The paradox of the US stock market continued for yet another week, because according to Bank of America citing EPFR data with the S&P effectively at record highs, US equity funds have suffered their longest outflows streak in 13 years, as investors pulled out another $2.6 from US stocks in the week ending Wednesday. That brings total outflows since late June to $30 billion, as investors allocated $36 billion to the rest of the world. The stretch of capital flight has surpassed such market "stress points" as the trough of the great financial crisis, the 2015 market peak and last year's Shanghai Accord.

"Since late June investors have withdrawn $30 billion from U.S. funds while adding $36 billion to the RoW (EM, Europe, Japan)," said BofA's Michael Hartnett in his latest "Flow Show."

While the outflows are the latest evidence investors are shunning US stocks in favor of better growth prospects elsewhere, having lost faith that President Donald Trump can deliver on his ambitious tax cut and spending campaign pledges, they are also a paradox because with investors - both retails and institutional - pulling money out of the US stock market and with buybacks suffering their biggest plunge since the financial crisis...

... it remains unclear who is actually buying.

And speaking of selling, nowhere was it more obvious than it the consumer sector, which posted its 3rd largest weekly outflow on record:

In more bad news for professional investors, broken down between passive (ETF) and active (Long Only mutual fund) investors, there has been a whopping $278 billion in ETF inflows YTD, offset by $73 billion in outflows from active managed funds.

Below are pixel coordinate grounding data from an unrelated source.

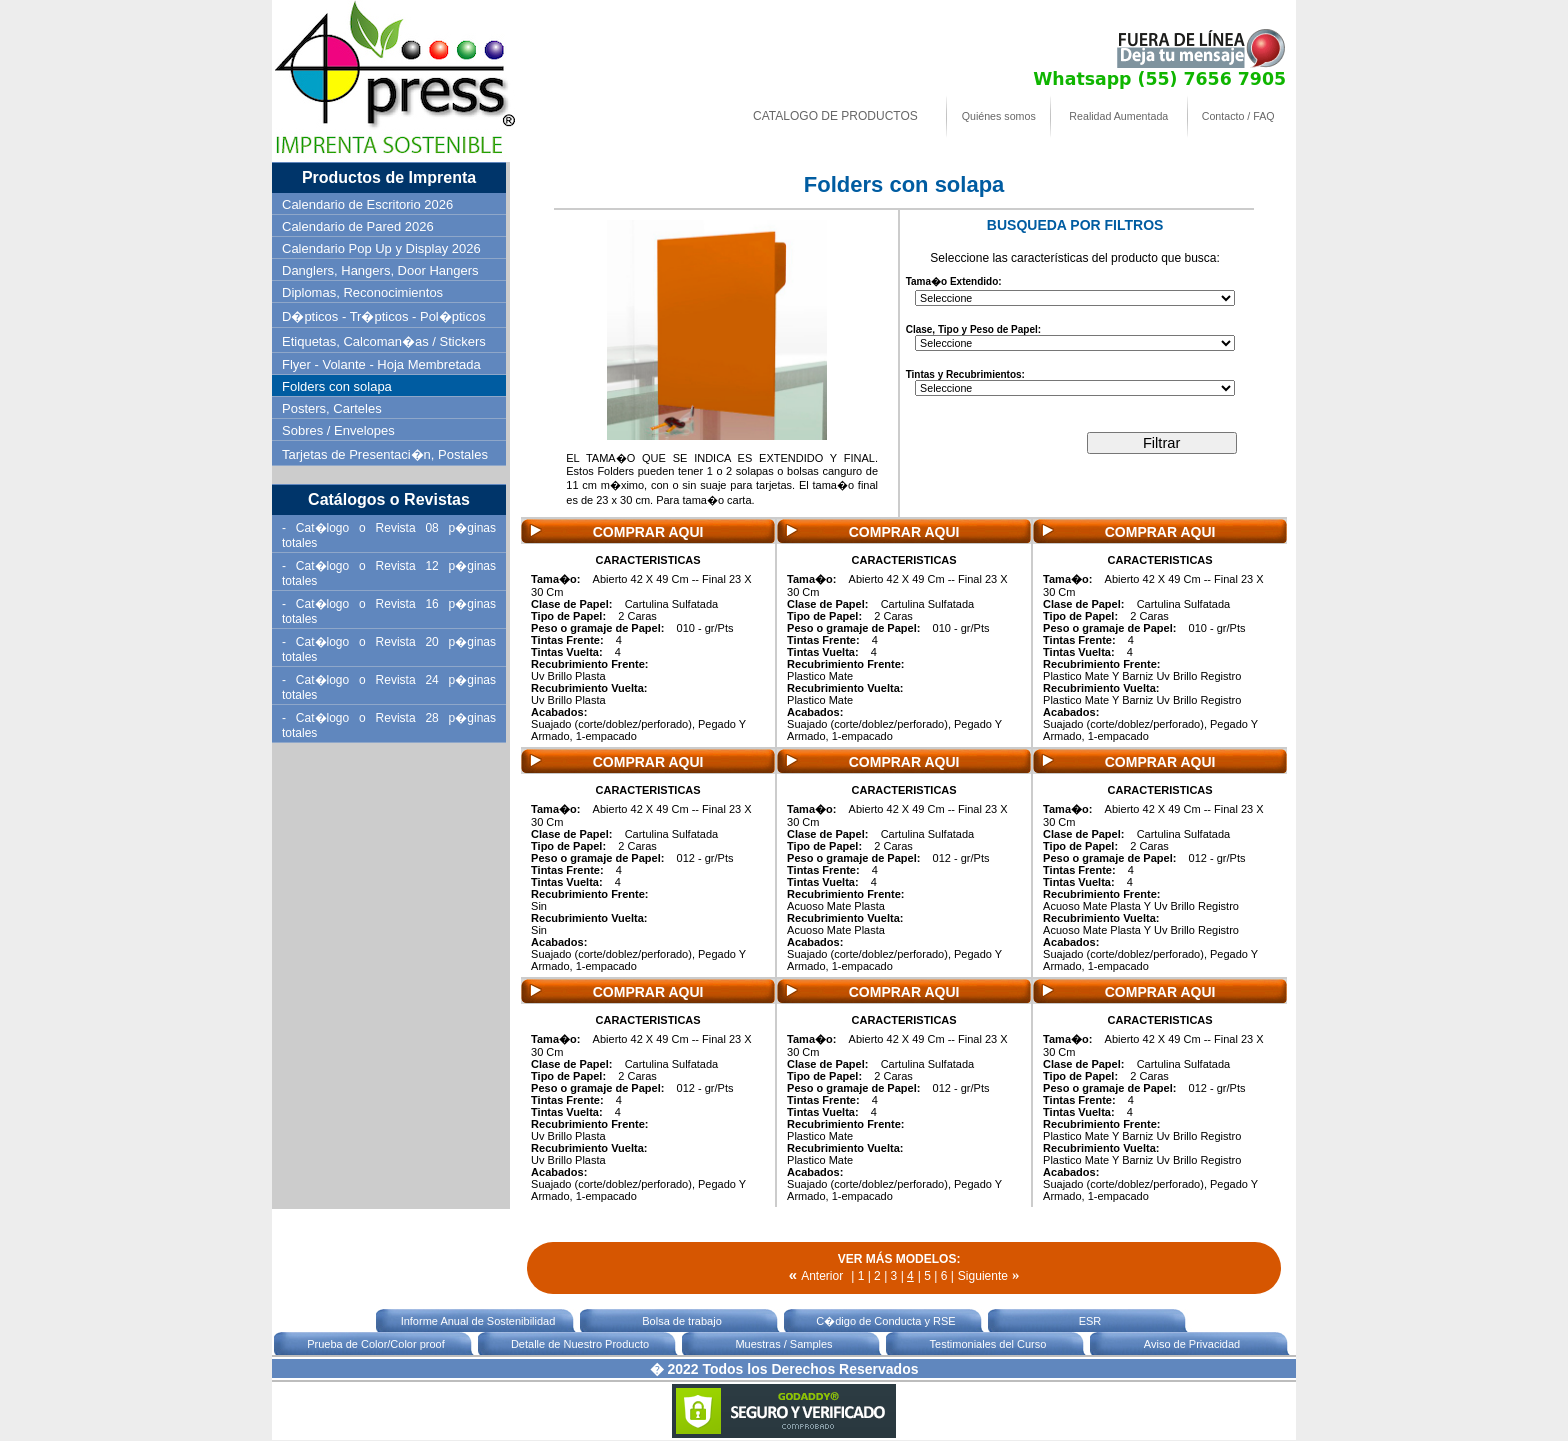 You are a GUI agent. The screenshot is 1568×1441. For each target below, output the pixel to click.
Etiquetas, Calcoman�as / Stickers (384, 341)
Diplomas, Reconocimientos (362, 292)
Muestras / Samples (783, 1344)
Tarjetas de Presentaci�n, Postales (385, 454)
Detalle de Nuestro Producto (580, 1344)
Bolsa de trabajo (682, 1321)
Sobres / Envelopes (338, 430)
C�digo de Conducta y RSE (885, 1321)
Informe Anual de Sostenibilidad (478, 1321)
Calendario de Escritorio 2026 (367, 204)
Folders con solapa (337, 386)
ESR (1090, 1321)
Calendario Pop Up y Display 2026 (381, 248)
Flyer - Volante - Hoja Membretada (381, 364)
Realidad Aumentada (1118, 116)
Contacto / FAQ (1238, 116)
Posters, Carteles (332, 408)
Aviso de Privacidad (1192, 1344)
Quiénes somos (999, 116)
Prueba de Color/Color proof (376, 1344)
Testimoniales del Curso (988, 1344)
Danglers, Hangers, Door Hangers (380, 270)
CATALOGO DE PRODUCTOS (835, 116)
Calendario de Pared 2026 (358, 226)
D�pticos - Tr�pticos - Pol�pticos (384, 316) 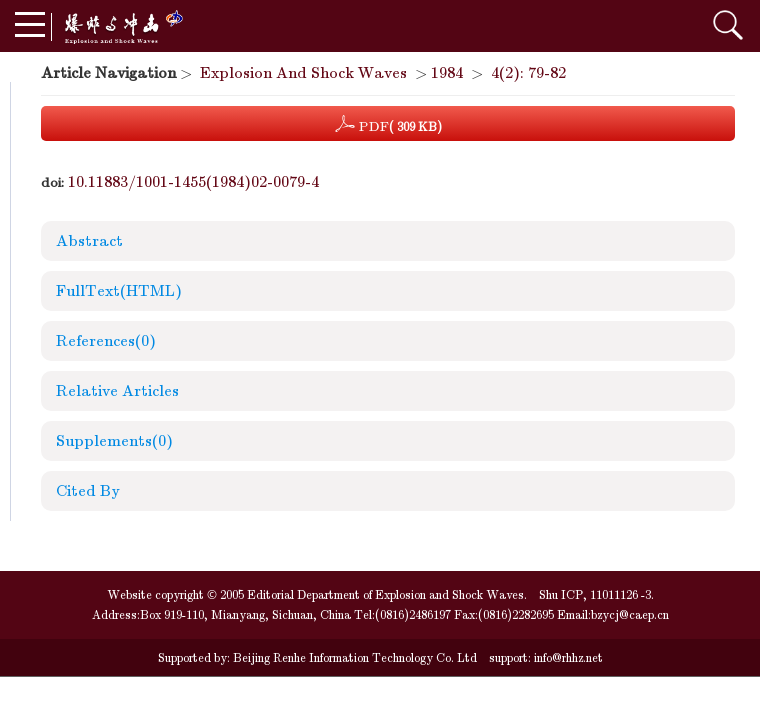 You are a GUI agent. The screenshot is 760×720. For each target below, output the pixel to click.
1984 (447, 73)
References (106, 341)
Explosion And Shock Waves (303, 73)
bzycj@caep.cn (630, 615)
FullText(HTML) (119, 291)
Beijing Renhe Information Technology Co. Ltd (353, 658)
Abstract (89, 241)
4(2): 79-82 (528, 73)
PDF (388, 124)
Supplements (114, 441)
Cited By (88, 491)
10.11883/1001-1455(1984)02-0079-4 (193, 182)
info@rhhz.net (568, 658)
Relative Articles (117, 391) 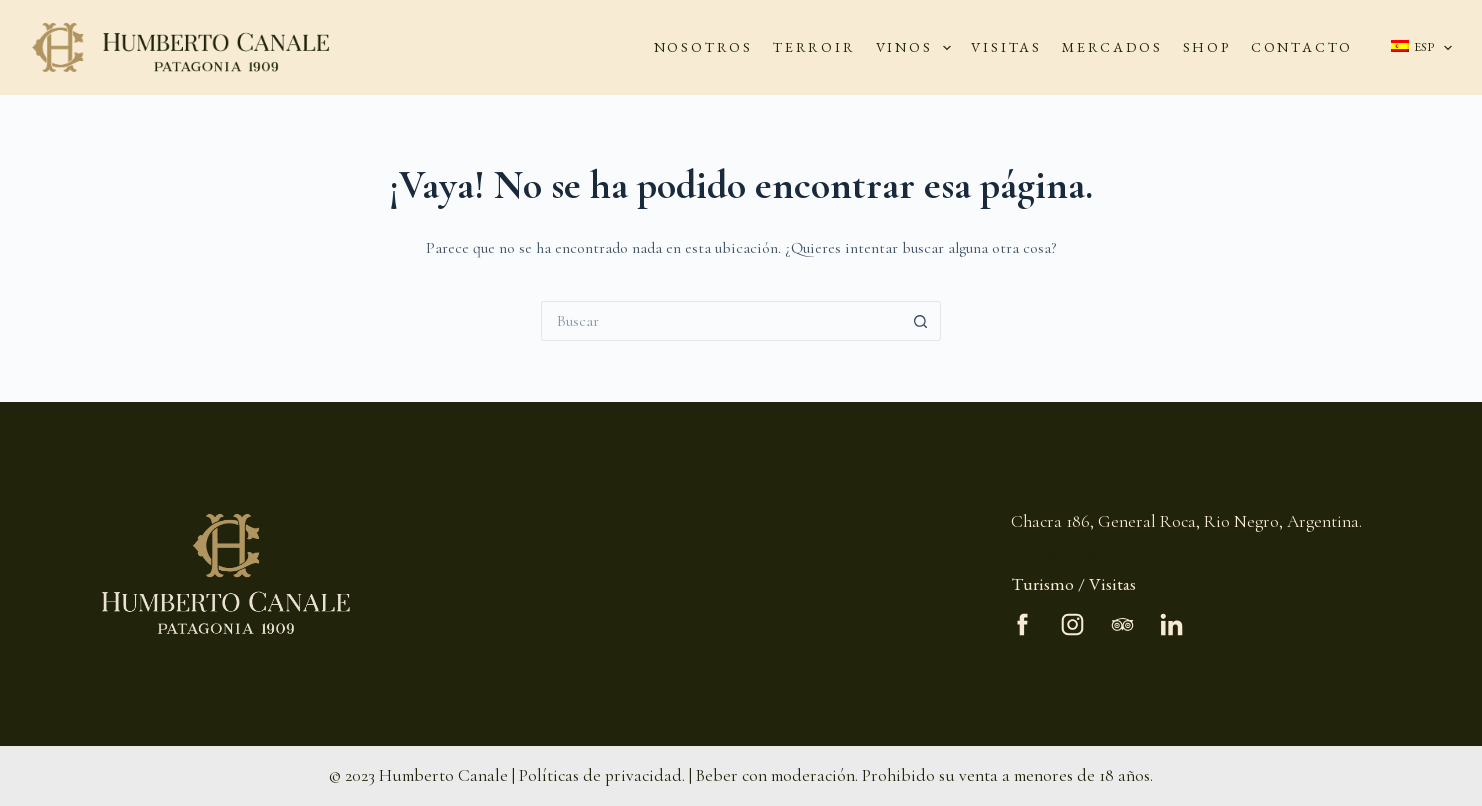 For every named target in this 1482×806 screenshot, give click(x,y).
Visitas (881, 584)
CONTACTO (1302, 47)
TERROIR (814, 47)
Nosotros (890, 505)
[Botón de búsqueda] (921, 321)
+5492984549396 (1197, 583)
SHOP (1207, 47)
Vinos (878, 557)
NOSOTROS (703, 47)
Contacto (892, 637)
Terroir (884, 531)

Hartnett also noted that Japanese equities attracted $3.1 billion over the week, the biggest inflow in 21 weeks, while emerging markets pulled in $200 million. European equity funds posted their first outflow in 7 weeks, although the $200 million that was redemeed is dwarfed by this year’s inflows which now total $32 billion

Emerging market equities continued to top BAML's table of cross-asset winners in 2017, returning 27.4% year-to-date in dollar terms. European equities were in third place, delivering 18.7 percent, but suffered their first outflows in seven weeks, losing $200 million.

Overall, global equities attracted $3.1 billion, while bond funds pulled in $5.5 billion, with government bond and Treasury funds enjoying their largest inflows in 10 weeks at $900 million. Digging into the details reveals that the junk bond party appears to be on its last legs: there have been outflows from HY funds in 8 of past 10 weeks, with $2.2bn outflows in the past week.

Finally, Hartnett points out that in the past 4 weeks High net worth private clients have turning more defensive with inflows to healthcare, REITs, staples, low-volatility funds, and total capitulation from energy ETFs & MLPs, while private client allocation to precious metals ETFs remains near record low as everyone now appears to hate gold and silver.